* **EXERCISE BRIEF**:
In the listing below, a line holding "Mapsly can add..." and a line holding "440 N Barranca Ave #4985, Covina, CA 91723" mark the range. Retype both exactly, with all lines between them.

* **THE DATA**:
___
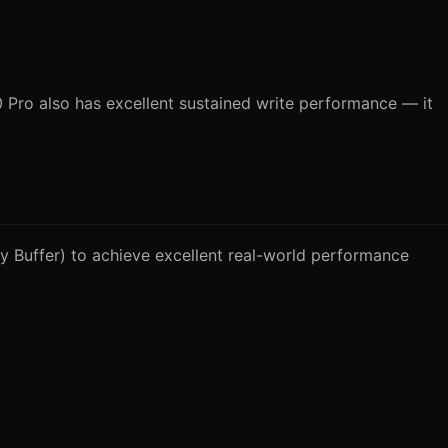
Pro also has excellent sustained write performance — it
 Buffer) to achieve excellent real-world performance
___
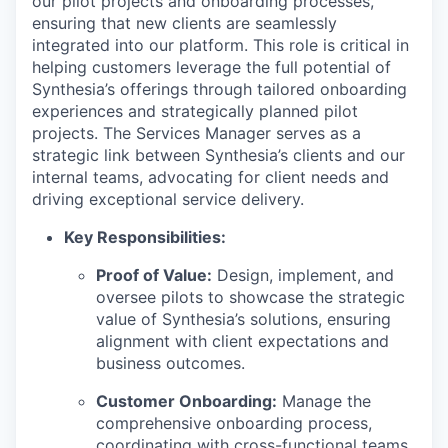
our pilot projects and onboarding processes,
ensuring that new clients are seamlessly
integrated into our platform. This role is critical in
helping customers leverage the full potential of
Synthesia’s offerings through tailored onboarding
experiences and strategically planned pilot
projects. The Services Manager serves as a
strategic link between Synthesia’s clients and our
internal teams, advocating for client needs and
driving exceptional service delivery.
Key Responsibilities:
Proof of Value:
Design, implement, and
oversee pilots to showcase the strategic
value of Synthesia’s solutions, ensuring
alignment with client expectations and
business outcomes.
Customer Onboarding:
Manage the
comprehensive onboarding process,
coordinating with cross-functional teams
___
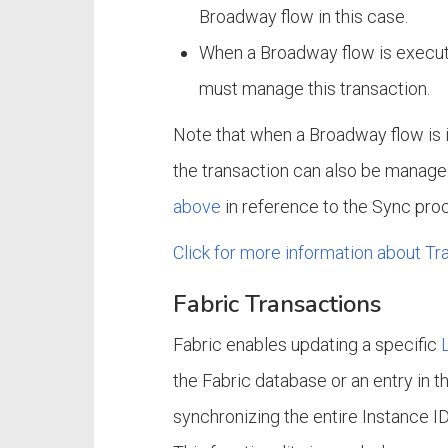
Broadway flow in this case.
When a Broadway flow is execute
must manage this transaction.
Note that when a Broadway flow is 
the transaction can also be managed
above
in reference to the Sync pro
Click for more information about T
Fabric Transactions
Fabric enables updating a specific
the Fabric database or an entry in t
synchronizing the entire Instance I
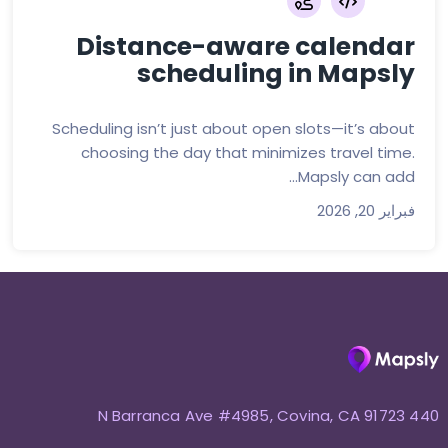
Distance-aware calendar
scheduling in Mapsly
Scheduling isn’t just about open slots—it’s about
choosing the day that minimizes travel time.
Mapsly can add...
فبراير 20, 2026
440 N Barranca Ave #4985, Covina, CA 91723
___
* **TASK RESULT**:
Mapsly can add...
فبراير 20, 2026
440 N Barranca Ave #4985, Covina, CA 91723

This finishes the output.